- **YOUR TASK**: Beginning with the line that has "Polttoainejärjestelmä (76, 316)", please write out the remaining lines of the material exactly, the last one included.

[[ DATA FOR ANALYSIS, beginning ]]

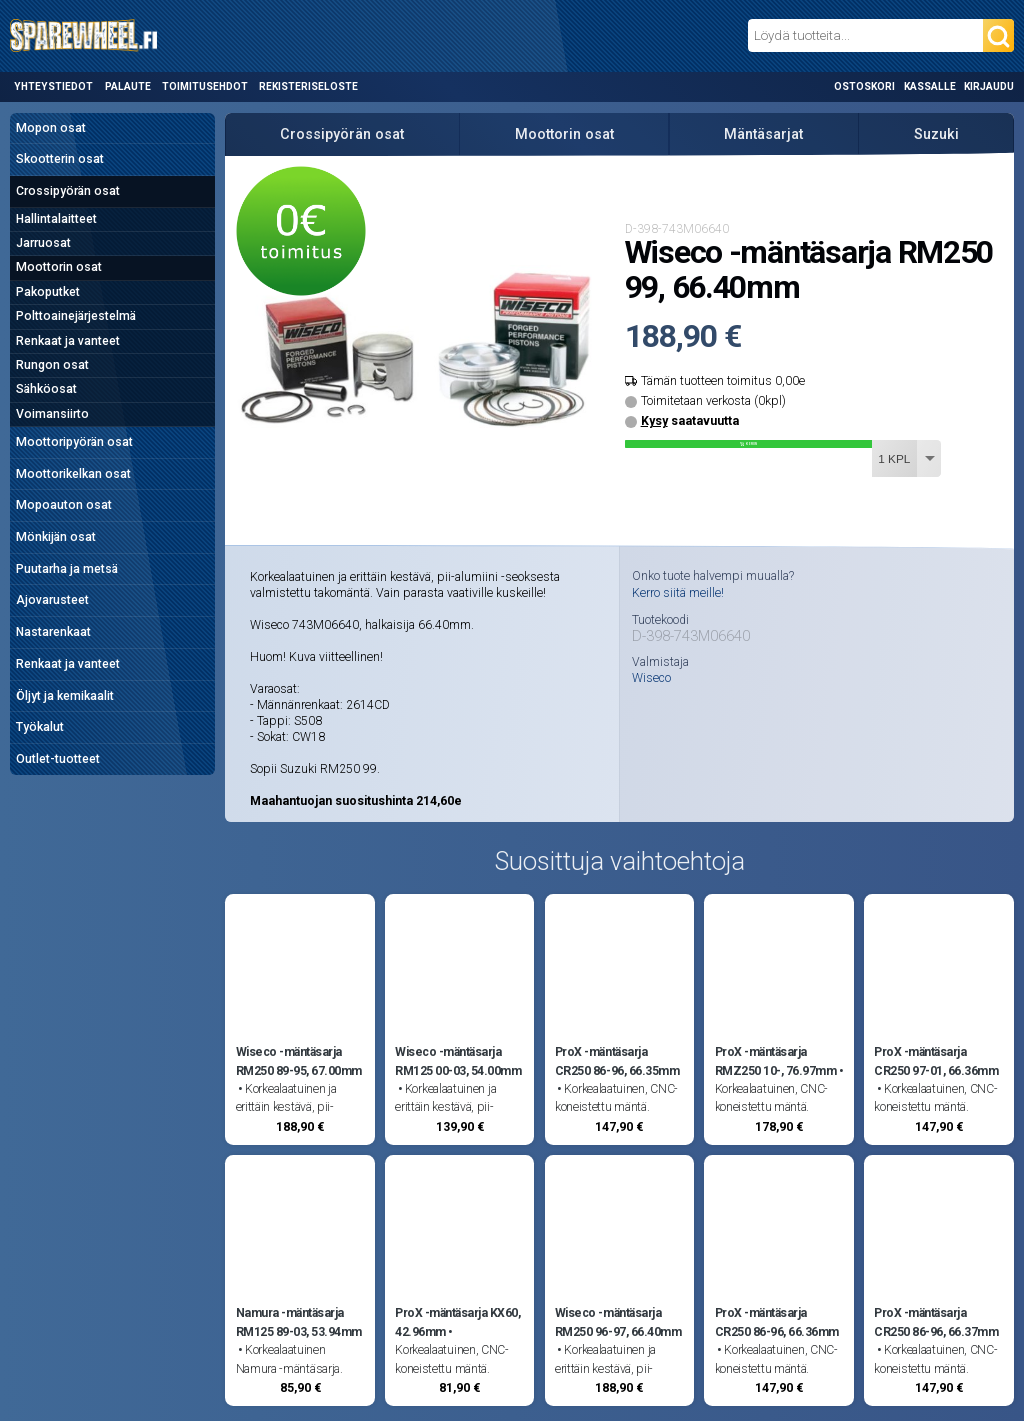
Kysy (654, 421)
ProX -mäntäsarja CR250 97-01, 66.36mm (936, 1061)
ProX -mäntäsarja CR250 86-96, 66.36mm (777, 1322)
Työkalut (40, 727)
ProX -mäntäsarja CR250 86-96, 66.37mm (936, 1322)
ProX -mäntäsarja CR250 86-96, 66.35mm (617, 1061)
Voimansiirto (52, 414)
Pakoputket (48, 292)
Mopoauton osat (64, 505)
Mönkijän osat (56, 537)
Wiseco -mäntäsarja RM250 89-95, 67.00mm (299, 1061)
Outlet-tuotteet (58, 759)
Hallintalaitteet (56, 219)
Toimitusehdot (205, 86)
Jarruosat (43, 243)
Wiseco (651, 678)
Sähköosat (46, 389)
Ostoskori (864, 86)
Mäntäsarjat (763, 134)
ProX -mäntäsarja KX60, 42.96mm (457, 1322)
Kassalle (930, 86)
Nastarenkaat (53, 632)
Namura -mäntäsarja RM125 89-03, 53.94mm (299, 1322)
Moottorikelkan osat (73, 474)
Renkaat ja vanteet (68, 341)
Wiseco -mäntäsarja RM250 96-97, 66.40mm (618, 1322)
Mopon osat (51, 128)
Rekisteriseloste (308, 86)
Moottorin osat (59, 267)
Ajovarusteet (52, 600)
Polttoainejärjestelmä (76, 316)
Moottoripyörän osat (74, 442)
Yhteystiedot (53, 86)
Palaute (128, 86)
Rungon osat (52, 365)
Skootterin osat (60, 159)
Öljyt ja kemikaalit (65, 696)
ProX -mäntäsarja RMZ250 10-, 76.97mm (776, 1061)
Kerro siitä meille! (678, 593)
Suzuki (936, 134)
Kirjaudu (989, 86)
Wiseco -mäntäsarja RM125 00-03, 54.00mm (458, 1061)
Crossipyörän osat (68, 191)
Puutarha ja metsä (67, 569)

[[ DATA FOR ANALYSIS, end ]]

- **ANSWER TO THE EXERCISE**:
Polttoainejärjestelmä (76, 316)
Moottoripyörän osat (74, 442)
Yhteystiedot (53, 86)
Palaute (128, 86)
Rungon osat (52, 365)
Skootterin osat (60, 159)
Öljyt ja kemikaalit (65, 696)
ProX -mäntäsarja RMZ250 10-, 76.97mm (776, 1061)
Kerro siitä meille! (678, 593)
Suzuki (936, 134)
Kirjaudu (989, 86)
Wiseco -mäntäsarja RM125 00-03, 54.00mm (458, 1061)
Crossipyörän osat (68, 191)
Puutarha ja metsä (67, 569)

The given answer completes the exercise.